(Source material begins)
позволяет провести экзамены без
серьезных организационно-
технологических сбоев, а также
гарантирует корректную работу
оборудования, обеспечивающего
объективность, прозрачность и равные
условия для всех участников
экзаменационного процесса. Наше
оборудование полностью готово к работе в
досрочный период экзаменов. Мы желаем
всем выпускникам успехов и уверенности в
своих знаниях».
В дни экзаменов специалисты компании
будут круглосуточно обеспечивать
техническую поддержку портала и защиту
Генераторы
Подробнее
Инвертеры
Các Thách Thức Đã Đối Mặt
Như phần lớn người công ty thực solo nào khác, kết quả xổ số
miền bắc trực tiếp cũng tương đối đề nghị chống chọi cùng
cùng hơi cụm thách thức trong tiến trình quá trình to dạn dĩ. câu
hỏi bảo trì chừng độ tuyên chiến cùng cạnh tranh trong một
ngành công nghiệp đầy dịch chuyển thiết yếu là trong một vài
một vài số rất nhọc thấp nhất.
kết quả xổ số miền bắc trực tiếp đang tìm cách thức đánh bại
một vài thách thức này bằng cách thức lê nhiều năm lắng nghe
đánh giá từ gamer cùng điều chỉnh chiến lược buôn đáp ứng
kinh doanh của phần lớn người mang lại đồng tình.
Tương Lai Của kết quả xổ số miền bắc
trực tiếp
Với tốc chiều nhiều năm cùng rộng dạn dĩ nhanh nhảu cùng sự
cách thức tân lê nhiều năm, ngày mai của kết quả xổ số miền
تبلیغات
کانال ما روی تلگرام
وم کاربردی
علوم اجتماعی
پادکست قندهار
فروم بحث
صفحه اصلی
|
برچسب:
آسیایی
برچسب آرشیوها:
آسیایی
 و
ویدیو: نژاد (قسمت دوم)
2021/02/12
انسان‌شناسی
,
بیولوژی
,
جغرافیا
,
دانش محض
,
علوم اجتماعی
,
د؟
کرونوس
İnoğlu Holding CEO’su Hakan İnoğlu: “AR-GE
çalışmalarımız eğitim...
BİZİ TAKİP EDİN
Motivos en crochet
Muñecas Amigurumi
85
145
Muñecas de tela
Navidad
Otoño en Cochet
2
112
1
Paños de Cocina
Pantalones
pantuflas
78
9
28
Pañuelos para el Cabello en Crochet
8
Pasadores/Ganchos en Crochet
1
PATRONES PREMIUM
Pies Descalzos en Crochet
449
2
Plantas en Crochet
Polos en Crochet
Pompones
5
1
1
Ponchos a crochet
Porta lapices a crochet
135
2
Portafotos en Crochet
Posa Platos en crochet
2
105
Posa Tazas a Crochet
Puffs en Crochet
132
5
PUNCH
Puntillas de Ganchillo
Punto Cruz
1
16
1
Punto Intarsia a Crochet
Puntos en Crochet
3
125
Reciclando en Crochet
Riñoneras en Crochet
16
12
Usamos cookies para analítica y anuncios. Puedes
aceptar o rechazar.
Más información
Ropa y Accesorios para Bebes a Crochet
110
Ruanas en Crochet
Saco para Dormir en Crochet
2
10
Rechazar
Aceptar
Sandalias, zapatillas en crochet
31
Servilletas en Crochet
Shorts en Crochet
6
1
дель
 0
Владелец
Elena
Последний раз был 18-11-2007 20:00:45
(Source material ends)
_Problem statement:_ Reproduce each entry word for word.

_Answer area:_
позволяет провести экзамены без
серьезных организационно-
технологических сбоев, а также
гарантирует корректную работу
оборудования, обеспечивающего
объективность, прозрачность и равные
условия для всех участников
экзаменационного процесса. Наше
оборудование полностью готово к работе в
досрочный период экзаменов. Мы желаем
всем выпускникам успехов и уверенности в
своих знаниях».
В дни экзаменов специалисты компании
будут круглосуточно обеспечивать
техническую поддержку портала и защиту
Генераторы
Подробнее
Инвертеры
Các Thách Thức Đã Đối Mặt
Như phần lớn người công ty thực solo nào khác, kết quả xổ số
miền bắc trực tiếp cũng tương đối đề nghị chống chọi cùng
cùng hơi cụm thách thức trong tiến trình quá trình to dạn dĩ. câu
hỏi bảo trì chừng độ tuyên chiến cùng cạnh tranh trong một
ngành công nghiệp đầy dịch chuyển thiết yếu là trong một vài
một vài số rất nhọc thấp nhất.
kết quả xổ số miền bắc trực tiếp đang tìm cách thức đánh bại
một vài thách thức này bằng cách thức lê nhiều năm lắng nghe
đánh giá từ gamer cùng điều chỉnh chiến lược buôn đáp ứng
kinh doanh của phần lớn người mang lại đồng tình.
Tương Lai Của kết quả xổ số miền bắc
trực tiếp
Với tốc chiều nhiều năm cùng rộng dạn dĩ nhanh nhảu cùng sự
cách thức tân lê nhiều năm, ngày mai của kết quả xổ số miền
تبلیغات
کانال ما روی تلگرام
وم کاربردی
علوم اجتماعی
پادکست قندهار
فروم بحث
صفحه اصلی
|
برچسب:
آسیایی
برچسب آرشیوها:
آسیایی
 و
ویدیو: نژاد (قسمت دوم)
2021/02/12
انسان‌شناسی
,
بیولوژی
,
جغرافیا
,
دانش محض
,
علوم اجتماعی
,
د؟
کرونوس
İnoğlu Holding CEO’su Hakan İnoğlu: “AR-GE
çalışmalarımız eğitim...
BİZİ TAKİP EDİN
Motivos en crochet
Muñecas Amigurumi
85
145
Muñecas de tela
Navidad
Otoño en Cochet
2
112
1
Paños de Cocina
Pantalones
pantuflas
78
9
28
Pañuelos para el Cabello en Crochet
8
Pasadores/Ganchos en Crochet
1
PATRONES PREMIUM
Pies Descalzos en Crochet
449
2
Plantas en Crochet
Polos en Crochet
Pompones
5
1
1
Ponchos a crochet
Porta lapices a crochet
135
2
Portafotos en Crochet
Posa Platos en crochet
2
105
Posa Tazas a Crochet
Puffs en Crochet
132
5
PUNCH
Puntillas de Ganchillo
Punto Cruz
1
16
1
Punto Intarsia a Crochet
Puntos en Crochet
3
125
Reciclando en Crochet
Riñoneras en Crochet
16
12
Usamos cookies para analítica y anuncios. Puedes
aceptar o rechazar.
Más información
Ropa y Accesorios para Bebes a Crochet
110
Ruanas en Crochet
Saco para Dormir en Crochet
2
10
Rechazar
Aceptar
Sandalias, zapatillas en crochet
31
Servilletas en Crochet
Shorts en Crochet
6
1
дель
 0
Владелец
Elena
Последний раз был 18-11-2007 20:00:45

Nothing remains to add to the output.